Die Weiden im Sonnenuntergang (am Foto in einem neutralen Licht) von Oscar-Claude Monet wurden im November 1947 gemeinsam mit weiteren 20 Werken verkauft, um laufende Spesen der Pflege der gesamten im Zweiten Weltkrieg vor Bombenangriffen und den gierigen Fingern der Nazis geretteten Sammlung zu decken. So endete das auf dem Foto abgebildete Werk  in privaten Händen. Erst jetzt wurde das Bild Monets ausgestellt.  
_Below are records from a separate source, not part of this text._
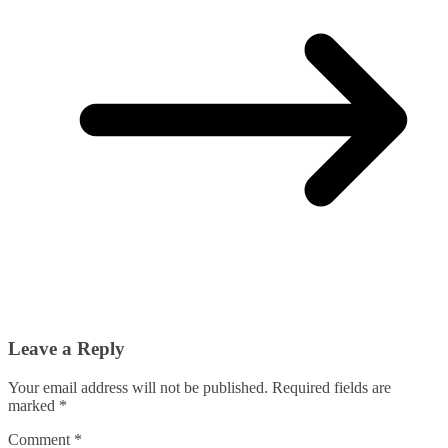
Leave a Reply
Your email address will not be published.
Required fields are
marked
*
Comment
*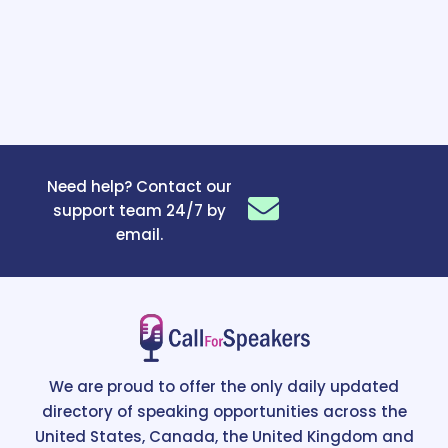
Need help? Contact our
support team 24/7 by
email.
We are proud to offer the only daily updated
directory of speaking opportunities across the
United States, Canada, the United Kingdom and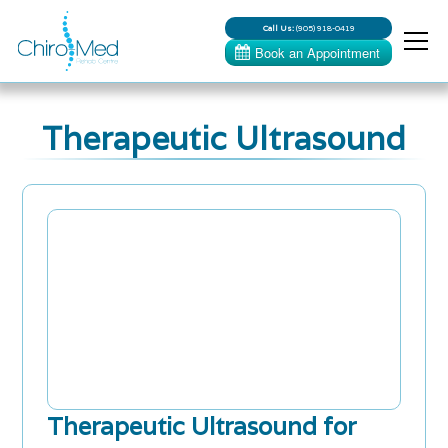
Call Us:
(905) 918-0419
Therapeutic Ultrasound
Therapeutic Ultrasound for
Zurück zum Picasso (links am Foto), dem Frauenkopf aus dem Jahr 1943, 92,1 mal 73 cm groß, der auch aus einer Privatsammlung stammt und noch kaum wo zu sehen war.  Und zur (von uns aus) Rechten des Kurators Don Alessio das nicht minder farbenstarke "Landschafts-Drama" von Giacomo Balla aus dem Jahre 1926, in der Größe von 70,5 x 100 cm.
Wenn der überaus bekannte Don Alessio eine Führung moderiert, sagen die Gäste begeistert "Oh!" und "Danke!", so wie hier vor einer Leihgabe des Pariser Museums Centre National des Artes Plastiques. Das Bild von Edmond Leroy-Dionet mit der Freiheit, die das Volk anführt, ist allerdings  eine autorisierte - und die einzige - Kopie in der Ausstellung.